%%
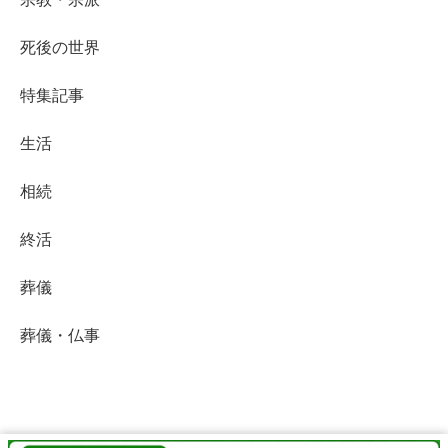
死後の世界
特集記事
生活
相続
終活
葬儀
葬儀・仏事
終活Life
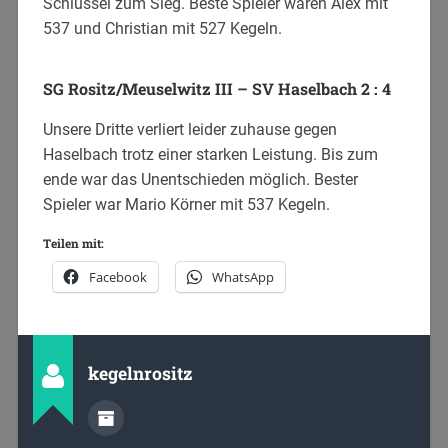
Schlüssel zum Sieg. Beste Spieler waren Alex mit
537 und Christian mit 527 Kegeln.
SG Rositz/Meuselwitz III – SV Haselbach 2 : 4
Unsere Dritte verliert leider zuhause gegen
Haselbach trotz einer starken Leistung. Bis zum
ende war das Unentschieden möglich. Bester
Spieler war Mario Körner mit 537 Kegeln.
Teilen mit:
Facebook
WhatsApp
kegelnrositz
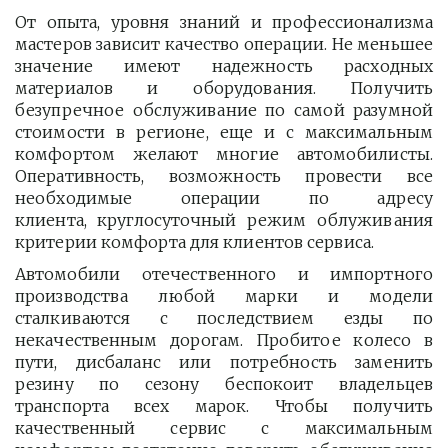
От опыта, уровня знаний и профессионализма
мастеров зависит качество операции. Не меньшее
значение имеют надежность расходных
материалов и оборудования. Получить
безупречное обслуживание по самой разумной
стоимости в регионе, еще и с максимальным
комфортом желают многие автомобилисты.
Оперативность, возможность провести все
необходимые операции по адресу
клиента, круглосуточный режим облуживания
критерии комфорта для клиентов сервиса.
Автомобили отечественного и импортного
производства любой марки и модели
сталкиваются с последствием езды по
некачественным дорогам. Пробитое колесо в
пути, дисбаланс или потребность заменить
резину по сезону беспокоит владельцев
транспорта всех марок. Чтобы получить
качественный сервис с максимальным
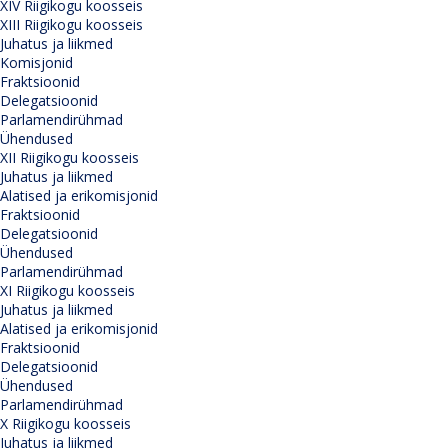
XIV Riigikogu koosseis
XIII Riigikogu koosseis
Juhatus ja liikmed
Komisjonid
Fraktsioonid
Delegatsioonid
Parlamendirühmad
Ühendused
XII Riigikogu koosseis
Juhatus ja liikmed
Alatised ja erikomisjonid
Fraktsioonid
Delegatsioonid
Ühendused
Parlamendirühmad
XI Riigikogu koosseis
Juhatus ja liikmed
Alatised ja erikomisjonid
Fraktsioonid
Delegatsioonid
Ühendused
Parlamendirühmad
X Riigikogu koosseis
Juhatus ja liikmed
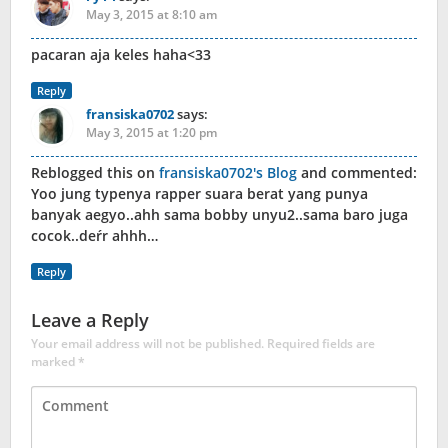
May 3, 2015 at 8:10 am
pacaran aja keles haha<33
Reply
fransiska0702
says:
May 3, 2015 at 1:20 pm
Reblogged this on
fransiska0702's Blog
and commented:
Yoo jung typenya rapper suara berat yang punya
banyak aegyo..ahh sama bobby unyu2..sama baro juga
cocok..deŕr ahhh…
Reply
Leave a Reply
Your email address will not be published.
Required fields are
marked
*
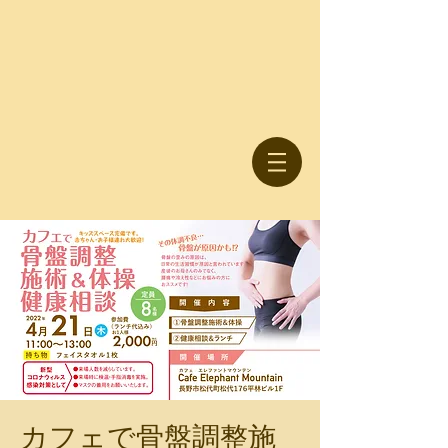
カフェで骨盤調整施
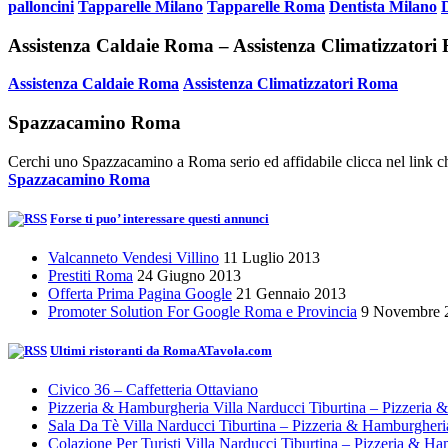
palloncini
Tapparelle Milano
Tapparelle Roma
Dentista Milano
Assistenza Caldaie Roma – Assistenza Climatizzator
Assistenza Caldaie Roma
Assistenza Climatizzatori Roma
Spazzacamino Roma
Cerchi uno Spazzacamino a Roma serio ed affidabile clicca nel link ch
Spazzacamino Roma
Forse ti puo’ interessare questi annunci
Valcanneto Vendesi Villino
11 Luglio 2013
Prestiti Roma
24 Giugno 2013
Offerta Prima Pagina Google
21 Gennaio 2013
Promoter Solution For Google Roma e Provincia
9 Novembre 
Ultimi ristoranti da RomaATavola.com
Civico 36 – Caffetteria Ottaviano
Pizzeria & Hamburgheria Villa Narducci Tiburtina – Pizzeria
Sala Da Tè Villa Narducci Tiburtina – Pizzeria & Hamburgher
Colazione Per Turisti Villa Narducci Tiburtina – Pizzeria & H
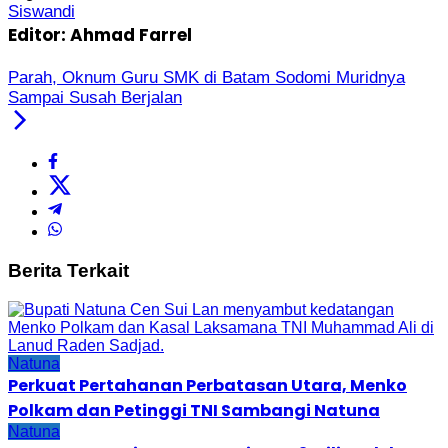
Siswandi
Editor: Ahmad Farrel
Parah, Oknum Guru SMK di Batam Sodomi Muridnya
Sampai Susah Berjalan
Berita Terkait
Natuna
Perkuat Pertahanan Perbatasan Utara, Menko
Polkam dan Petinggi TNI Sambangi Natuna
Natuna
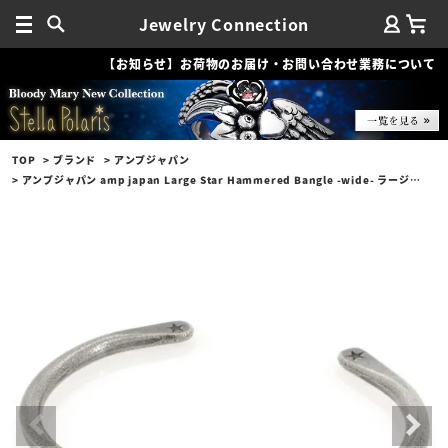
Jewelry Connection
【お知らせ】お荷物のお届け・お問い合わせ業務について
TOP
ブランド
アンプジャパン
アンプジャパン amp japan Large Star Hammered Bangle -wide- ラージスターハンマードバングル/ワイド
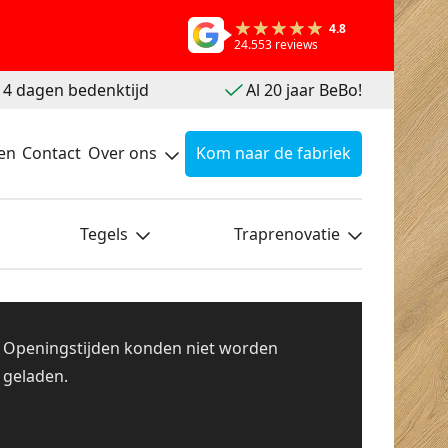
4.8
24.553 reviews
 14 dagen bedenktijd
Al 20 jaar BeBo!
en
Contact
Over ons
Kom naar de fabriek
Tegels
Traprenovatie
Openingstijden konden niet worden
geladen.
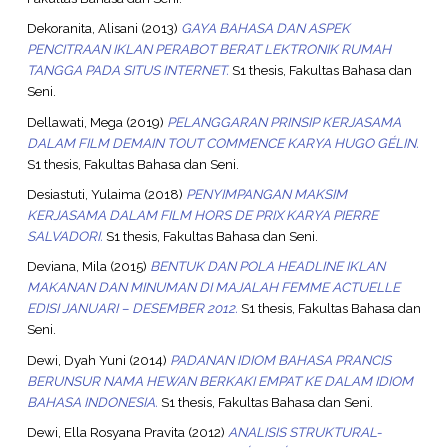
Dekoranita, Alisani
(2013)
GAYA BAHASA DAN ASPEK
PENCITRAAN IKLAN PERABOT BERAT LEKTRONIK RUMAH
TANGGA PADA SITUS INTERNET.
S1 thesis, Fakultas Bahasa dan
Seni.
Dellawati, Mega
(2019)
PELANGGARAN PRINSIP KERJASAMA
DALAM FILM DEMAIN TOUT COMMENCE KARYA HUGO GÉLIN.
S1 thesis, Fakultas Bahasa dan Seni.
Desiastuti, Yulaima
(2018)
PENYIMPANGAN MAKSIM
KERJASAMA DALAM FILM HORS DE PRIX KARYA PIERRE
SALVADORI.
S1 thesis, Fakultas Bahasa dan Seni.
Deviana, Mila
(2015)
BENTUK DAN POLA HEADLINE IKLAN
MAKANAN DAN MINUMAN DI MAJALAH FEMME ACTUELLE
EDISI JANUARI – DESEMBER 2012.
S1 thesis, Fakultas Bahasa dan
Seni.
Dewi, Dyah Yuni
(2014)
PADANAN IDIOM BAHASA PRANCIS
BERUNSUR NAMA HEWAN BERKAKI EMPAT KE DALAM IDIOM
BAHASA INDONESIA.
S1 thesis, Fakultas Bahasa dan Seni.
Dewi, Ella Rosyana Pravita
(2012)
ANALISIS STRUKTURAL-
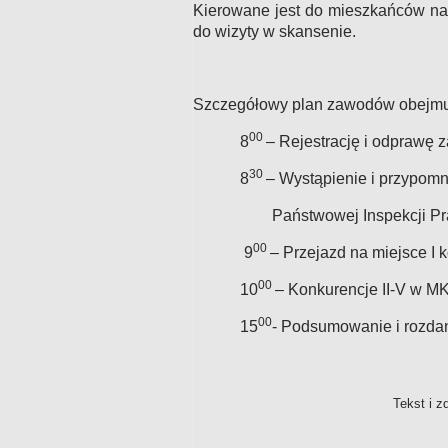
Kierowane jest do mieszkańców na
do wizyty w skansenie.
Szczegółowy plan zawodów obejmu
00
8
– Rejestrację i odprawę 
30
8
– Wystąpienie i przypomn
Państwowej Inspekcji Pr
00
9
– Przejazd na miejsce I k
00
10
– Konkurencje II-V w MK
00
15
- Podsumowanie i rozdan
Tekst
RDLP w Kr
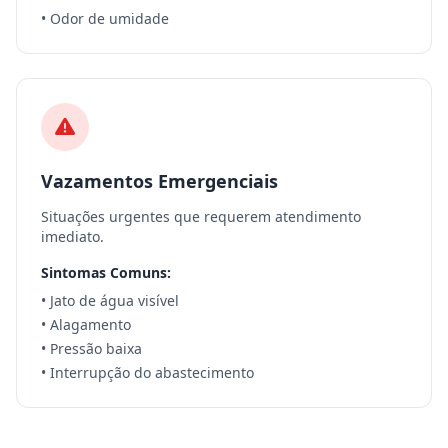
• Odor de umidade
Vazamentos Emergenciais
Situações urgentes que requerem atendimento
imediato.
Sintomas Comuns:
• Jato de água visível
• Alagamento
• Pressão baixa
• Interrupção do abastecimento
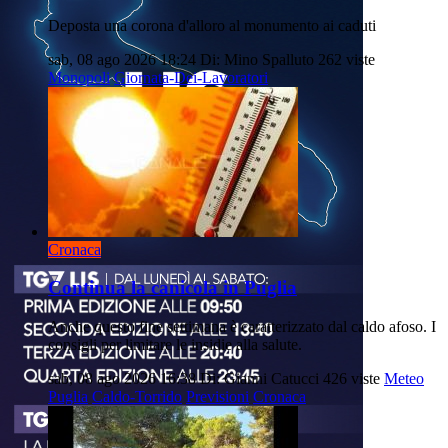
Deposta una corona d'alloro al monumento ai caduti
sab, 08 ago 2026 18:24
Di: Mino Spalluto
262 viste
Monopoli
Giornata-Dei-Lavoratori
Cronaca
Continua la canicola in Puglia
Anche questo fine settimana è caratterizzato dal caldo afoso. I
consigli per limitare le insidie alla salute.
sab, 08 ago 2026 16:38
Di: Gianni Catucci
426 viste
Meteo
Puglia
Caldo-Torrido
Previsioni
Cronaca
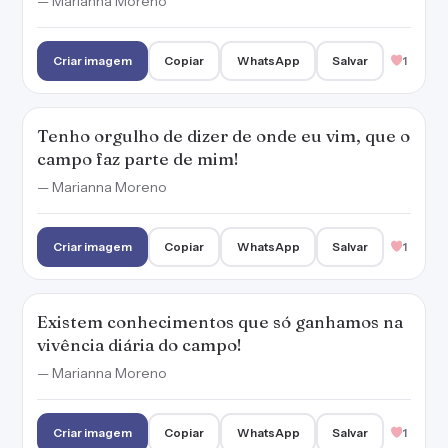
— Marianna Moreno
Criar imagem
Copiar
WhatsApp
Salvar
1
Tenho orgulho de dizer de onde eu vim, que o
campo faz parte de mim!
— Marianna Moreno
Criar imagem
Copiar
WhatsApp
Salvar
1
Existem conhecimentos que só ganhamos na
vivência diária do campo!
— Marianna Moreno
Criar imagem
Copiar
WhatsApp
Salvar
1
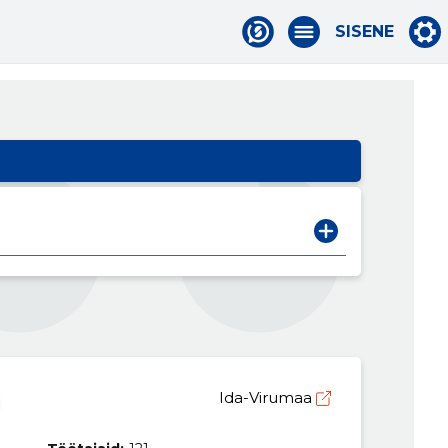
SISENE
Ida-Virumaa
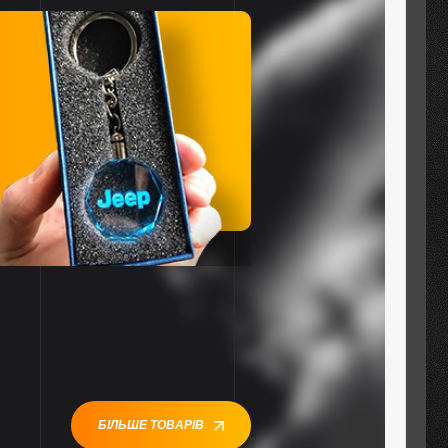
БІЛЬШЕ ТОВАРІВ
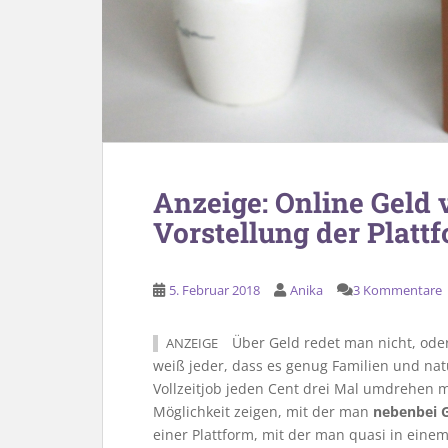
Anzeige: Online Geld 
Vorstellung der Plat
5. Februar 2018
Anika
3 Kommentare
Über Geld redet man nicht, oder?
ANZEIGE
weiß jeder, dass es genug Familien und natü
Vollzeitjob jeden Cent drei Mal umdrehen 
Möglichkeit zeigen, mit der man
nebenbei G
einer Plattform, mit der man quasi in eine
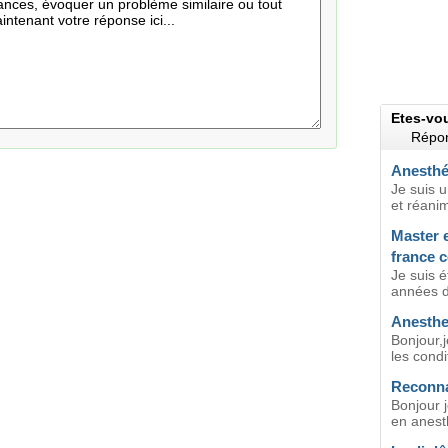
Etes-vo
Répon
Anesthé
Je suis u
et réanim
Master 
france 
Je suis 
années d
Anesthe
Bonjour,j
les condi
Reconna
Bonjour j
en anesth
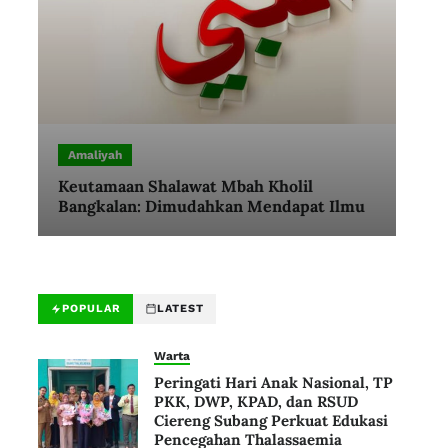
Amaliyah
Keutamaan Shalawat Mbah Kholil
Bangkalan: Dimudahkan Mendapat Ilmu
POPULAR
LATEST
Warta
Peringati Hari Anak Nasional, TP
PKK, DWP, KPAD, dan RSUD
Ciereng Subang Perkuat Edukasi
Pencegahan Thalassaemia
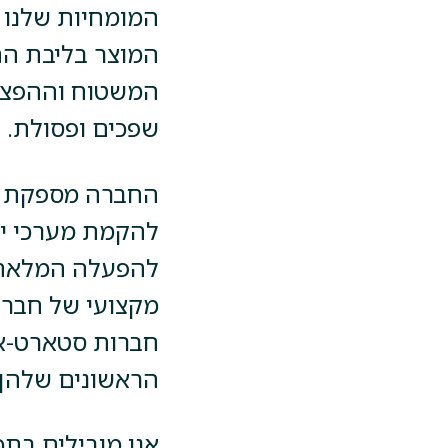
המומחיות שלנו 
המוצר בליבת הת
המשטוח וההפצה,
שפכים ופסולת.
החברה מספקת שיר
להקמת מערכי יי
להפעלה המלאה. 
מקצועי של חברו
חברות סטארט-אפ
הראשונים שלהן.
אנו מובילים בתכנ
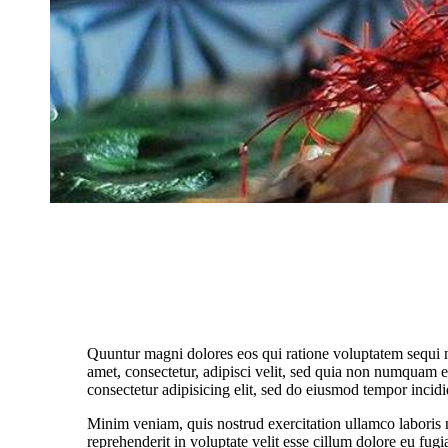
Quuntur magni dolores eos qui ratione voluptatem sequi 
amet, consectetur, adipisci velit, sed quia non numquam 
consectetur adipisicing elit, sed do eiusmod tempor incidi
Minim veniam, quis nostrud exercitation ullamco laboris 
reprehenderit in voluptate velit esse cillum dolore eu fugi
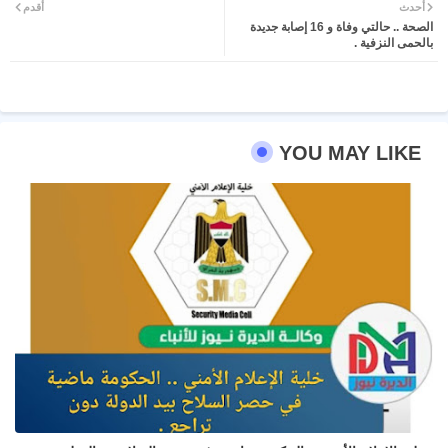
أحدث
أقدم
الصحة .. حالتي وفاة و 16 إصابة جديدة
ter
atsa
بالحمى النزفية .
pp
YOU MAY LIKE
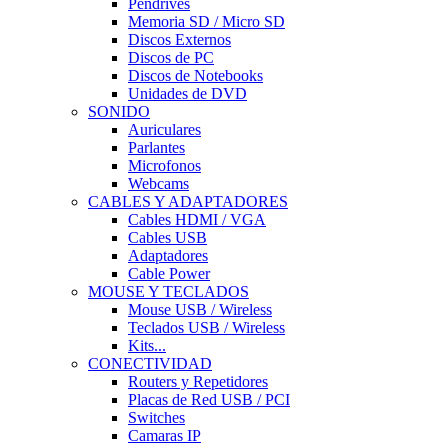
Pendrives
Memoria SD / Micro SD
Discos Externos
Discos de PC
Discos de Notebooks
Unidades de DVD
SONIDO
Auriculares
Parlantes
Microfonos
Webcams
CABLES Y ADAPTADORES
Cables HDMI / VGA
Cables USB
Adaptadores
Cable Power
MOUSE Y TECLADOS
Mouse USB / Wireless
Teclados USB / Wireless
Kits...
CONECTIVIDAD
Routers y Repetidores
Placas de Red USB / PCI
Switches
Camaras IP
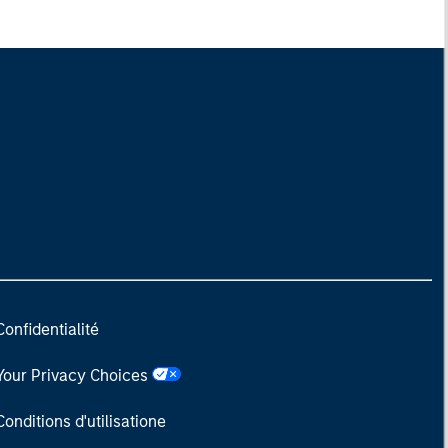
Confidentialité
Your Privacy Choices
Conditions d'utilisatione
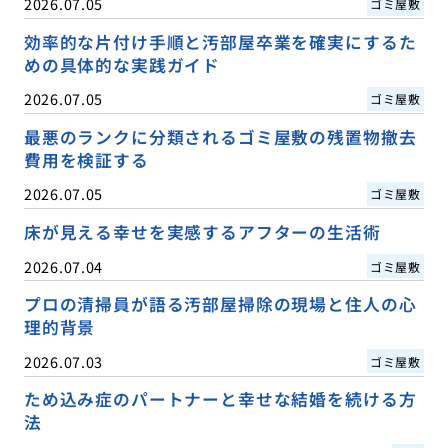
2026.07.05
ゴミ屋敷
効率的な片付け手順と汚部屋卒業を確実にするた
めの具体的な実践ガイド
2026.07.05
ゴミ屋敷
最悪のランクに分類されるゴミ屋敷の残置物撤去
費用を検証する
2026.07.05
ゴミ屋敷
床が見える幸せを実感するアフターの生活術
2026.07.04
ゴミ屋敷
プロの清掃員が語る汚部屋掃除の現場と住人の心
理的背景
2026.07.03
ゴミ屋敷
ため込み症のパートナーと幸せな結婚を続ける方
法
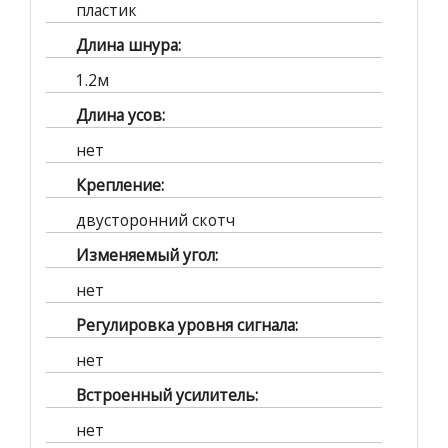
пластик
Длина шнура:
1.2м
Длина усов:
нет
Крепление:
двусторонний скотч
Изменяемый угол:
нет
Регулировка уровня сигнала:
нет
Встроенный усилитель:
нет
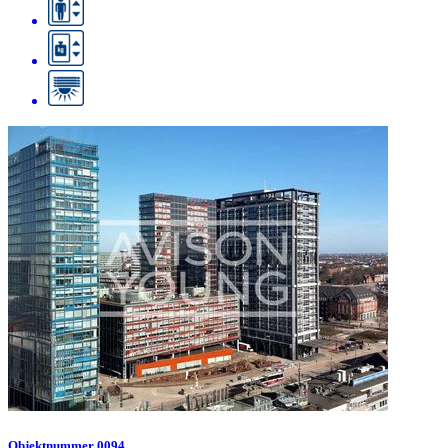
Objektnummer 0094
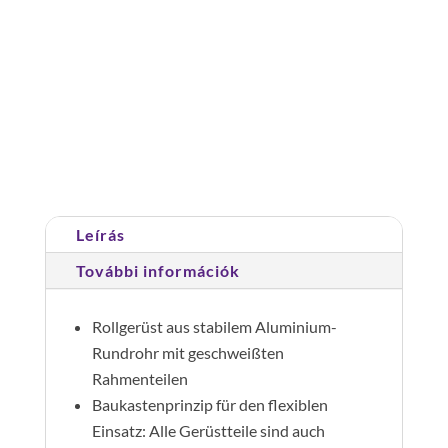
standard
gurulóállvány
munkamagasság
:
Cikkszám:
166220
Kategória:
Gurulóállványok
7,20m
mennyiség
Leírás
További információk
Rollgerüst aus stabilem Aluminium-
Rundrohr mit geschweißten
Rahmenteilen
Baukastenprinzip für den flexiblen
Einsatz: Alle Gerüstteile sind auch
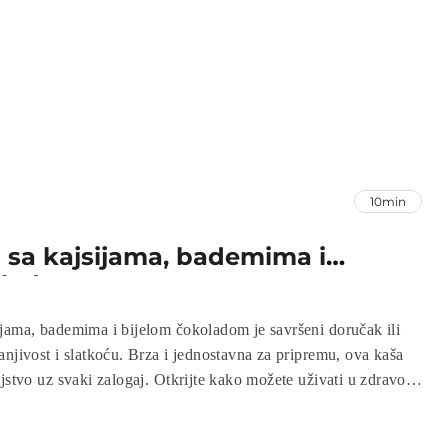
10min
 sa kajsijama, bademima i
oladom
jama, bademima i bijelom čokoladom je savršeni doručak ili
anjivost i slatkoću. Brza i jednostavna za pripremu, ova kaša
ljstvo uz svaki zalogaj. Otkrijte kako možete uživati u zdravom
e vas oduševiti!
%%
◆ The task: In the listing above, find the line containing "XIV Riigikogu koosseis" and the line containing "Berita Terkait", then print exactly those two lines and every line between them, minus the pictures.

◆ Task output:
XIV Riigikogu koosseis
XIII Riigikogu koosseis
Juhatus ja liikmed
Komisjonid
Fraktsioonid
Delegatsioonid
Parlamendirühmad
Ühendused
XII Riigikogu koosseis
Juhatus ja liikmed
Alatised ja erikomisjonid
Fraktsioonid
Delegatsioonid
Ühendused
Parlamendirühmad
XI Riigikogu koosseis
Juhatus ja liikmed
Alatised ja erikomisjonid
Fraktsioonid
Delegatsioonid
Ühendused
Parlamendirühmad
X Riigikogu koosseis
Juhatus ja liikmed
May 3, 2015 at 8:10 am
pacaran aja keles haha<33
Reply
fransiska0702
says:
May 3, 2015 at 1:20 pm
Reblogged this on
fransiska0702's Blog
and commented:
Yoo jung typenya rapper suara berat yang punya
banyak aegyo..ahh sama bobby unyu2..sama baro juga
cocok..deŕr ahhh…
Reply
Leave a Reply
Your email address will not be published.
Required fields are
marked
*
カフェで骨盤調整施
palloncini
Tapparelle Milano
Tapparelle Roma
Dentista Milano
Assistenza Caldaie Roma – Assistenza Climatizzator
Assistenza Caldaie Roma
Assistenza Climatizzatori Roma
Spazzacamino Roma
Cerchi uno Spazzacamino a Roma serio ed affidabile clicca nel link ch
Spazzacamino Roma
Forse ti puo’ interessare questi annunci
Valcanneto Vendesi Villino
11 Luglio 2013
Prestiti Roma
24 Giugno 2013
Offerta Prima Pagina Google
21 Gennaio 2013
Promoter Solution For Google Roma e Provincia
9 Novembre 
Ultimi ristoranti da RomaATavola.com
Civico 36 – Caffetteria Ottaviano
Pizzeria & Hamburgheria Villa Narducci Tiburtina – Pizzeria
Sala Da Tè Villa Narducci Tiburtina – Pizzeria & Hamburgher
Colazione Per Turisti Villa Narducci Tiburtina – Pizzeria & H
Siswandi
Editor: Ahmad Farrel
Parah, Oknum Guru SMK di Batam Sodomi Muridnya
Sampai Susah Berjalan
Berita Terkait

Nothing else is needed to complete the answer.